Jesus, having enlisted Simon, Peter and Andrew, “saw James, the son of Zebedee, and his brother John; they also were in their boat, repairing their nets. All at once he called them, and they, leaving their father Zebedee in the boat with the hired men, turned aside after him” (Mark 1:19-20).
Curiously, James is never mentioned by name in the Gospel supposedly written by his brother John. Nor, for that matter, is John himself, save as “the disciple whom Jesus loved”. In addition, there is a single allusion to “the sons of Zebedee” as witnesses to the Resurrection (John 21:2).
The Synoptic Gospels, by contrast, make it abundantly clear that James was an important apostle. Jesus, with a hint of affectionate irony, nicknamed him and his brother Boanerges “the sons of thunder” (Mark 3:17).
John, James and Peter were the apostles chosen to witness the Transfiguration. And the same trio were asked to stay close to Jesus in the Garden of Gethsemane, even if they did fall asleep.
Moreover, the mother of James and John was one of the women who “stood watching from far off” during the Crucifixion. Earlier, she had asked Jesus to give her two sons privileged positions in his kingdom, “the one on thy right hand, and the other on the left” (Matthew 20:21).
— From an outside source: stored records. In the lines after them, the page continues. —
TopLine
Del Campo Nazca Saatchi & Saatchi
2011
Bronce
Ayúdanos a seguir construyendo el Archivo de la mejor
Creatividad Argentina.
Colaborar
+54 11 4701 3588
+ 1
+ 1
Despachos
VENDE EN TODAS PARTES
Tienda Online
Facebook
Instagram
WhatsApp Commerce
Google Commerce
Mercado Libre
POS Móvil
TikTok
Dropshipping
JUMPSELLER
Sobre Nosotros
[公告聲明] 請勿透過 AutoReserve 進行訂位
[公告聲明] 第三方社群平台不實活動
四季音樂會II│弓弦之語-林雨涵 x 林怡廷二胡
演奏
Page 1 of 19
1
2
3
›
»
In Mark’s account (10:35-37) the same request is made by John and James themselves. In both versions Jesus explains that this privilege is not his to give. It is easy, though, to understand why the other 10 disciples were irritated by the pushiness of Zebedee’s family (Mark 10:41).
James’s life was abruptly truncated around 44 AD, when Herod Agrippa had him beheaded, apparently to the satisfaction of the Jews (Acts 12:2-3).
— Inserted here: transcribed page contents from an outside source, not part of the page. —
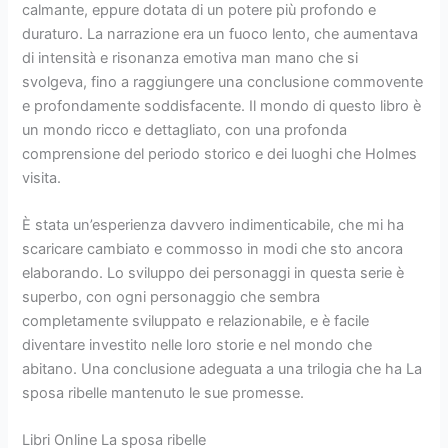
calmante, eppure dotata di un potere più profondo e
duraturo. La narrazione era un fuoco lento, che aumentava
di intensità e risonanza emotiva man mano che si
svolgeva, fino a raggiungere una conclusione commovente
e profondamente soddisfacente. Il mondo di questo libro è
un mondo ricco e dettagliato, con una profonda
comprensione del periodo storico e dei luoghi che Holmes
visita.
È stata un’esperienza davvero indimenticabile, che mi ha
scaricare cambiato e commosso in modi che sto ancora
elaborando. Lo sviluppo dei personaggi in questa serie è
superbo, con ogni personaggio che sembra
completamente sviluppato e relazionabile, e è facile
diventare investito nelle loro storie e nel mondo che
abitano. Una conclusione adeguata a una trilogia che ha La
sposa ribelle mantenuto le sue promesse.
Libri Online La sposa ribelle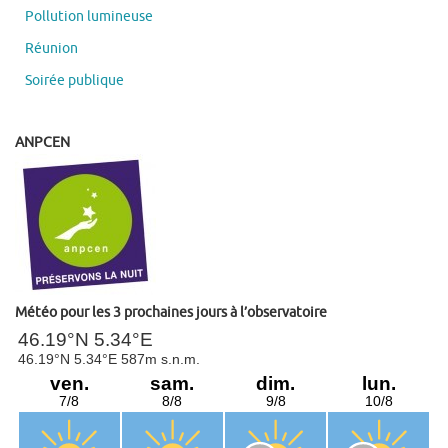
Pollution lumineuse
Réunion
Soirée publique
ANPCEN
Météo pour les 3 prochaines jours à l’observatoire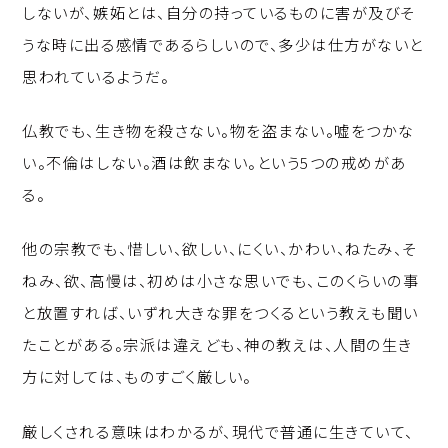
しないが、嫉妬とは、自分の持っているものに害が及びそ
うな時に出る感情であるらしいので、多少は仕方がないと
思われているようだ。
仏教でも、生き物を殺さない。物を盗まない。嘘をつかな
い。不倫はしない。酒は飲まない。という5つの戒めがあ
る。
他の宗教でも、惜しい、欲しい、にくい、かわい、ねたみ、そ
ねみ、欲、高慢は、初めは小さな思いでも、このくらいの事
と放置すれば、いずれ大きな罪をつくるという教えも聞い
たことがある。宗派は違えども、神の教えは、人間の生き
方に対しては、ものすごく厳しい。
厳しくされる意味はわかるが、現代で普通に生きていて、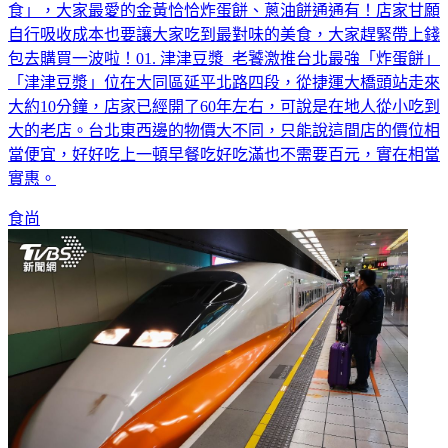
自行吸收成本也要讓大家吃到最對味的美食，大家趕緊帶上錢
包去購買一波啦！01. 津津豆漿 老饕激推台北最強「炸蛋餅」
「津津豆漿」位在大同區延平北路四段，從捷運大橋頭站走來
大約10分鐘，店家已經開了60年左右，可說是在地人從小吃到
大的老店。台北東西邊的物價大不同，只能說這間店的價位相
當便宜，好好吃上一頓早餐吃好吃滿也不需要百元，實在相當
實惠。
食尚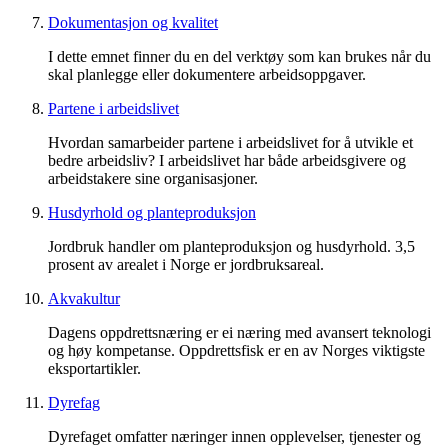
Dokumentasjon og kvalitet
I dette emnet finner du en del verktøy som kan brukes når du
skal planlegge eller dokumentere arbeidsoppgaver.
Partene i arbeidslivet
Hvordan samarbeider partene i arbeidslivet for å utvikle et
bedre arbeidsliv? I arbeidslivet har både arbeidsgivere og
arbeidstakere sine organisasjoner.
Husdyrhold og planteproduksjon
Jordbruk handler om planteproduksjon og husdyrhold. 3,5
prosent av arealet i Norge er jordbruksareal.
Akvakultur
Dagens oppdrettsnæring er ei næring med avansert teknologi
og høy kompetanse. Oppdrettsfisk er en av Norges viktigste
eksportartikler.
Dyrefag
Dyrefaget omfatter næringer innen opplevelser, tjenester og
For more than 1,000 years – especially from the 12th to the 15th century, and in the last 50 years – James has been celebrated in the pilgrimage to Santiago de Compostela in north-west Spain.
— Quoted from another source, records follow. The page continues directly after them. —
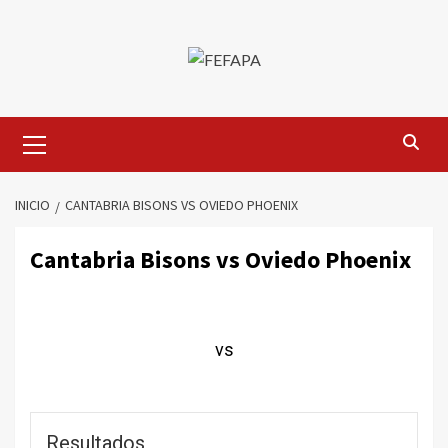
Saltar
al
contenido
Menú
primario
INICIO
CANTABRIA BISONS VS OVIEDO PHOENIX
Cantabria Bisons vs Oviedo Phoenix
vs
Resultados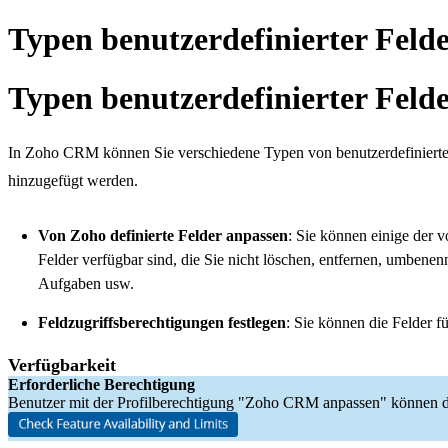
Typen benutzerdefinierter Feld
Typen benutzerdefinierter Feld
In Zoho CRM können Sie verschiedene Typen von benutzerdefinierten
hinzugefügt werden.
Von Zoho definierte Felder anpassen
: Sie können einige der v
Felder verfügbar sind, die Sie nicht löschen, entfernen, umben
Aufgaben usw.
Feldzugriffsberechtigungen festlegen
:
Sie können die Felder fü
Verfügbarkeit
Erforderliche Berechtigung
Benutzer mit der Profilberechtigung "Zoho CRM anpassen" können di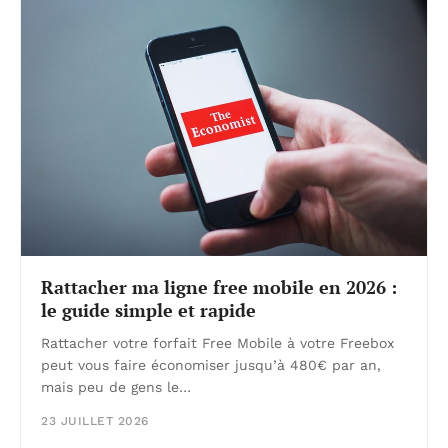
Rattacher ma ligne free mobile en 2026 :
le guide simple et rapide
Rattacher votre forfait Free Mobile à votre Freebox
peut vous faire économiser jusqu’à 480€ par an,
mais peu de gens le…
23 JUILLET 2026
Though Tertullian (c 155- c 220) recorded that the Gospel had been preached in Spain, there are no documents earlier than the seventh century to support the claim that James had been there.
Equally, the first reference to the Apostle’s corpse having been translated from Jerusalem to Spain occurs in a ninth-century French manuscript.
There was certainly, however, an early Christian cult of some kind at Compostela. And the church of St Mary at Merida, some 270 miles to the south, seems to have possessed relics of St James in 627.
Perhaps these relics were taken north to Compostela in flight from the Islamic conquest of the early eighth century. Certainly the cult of James was assiduously promoted at Compostela by the Asturian King Alphonso III (866-910).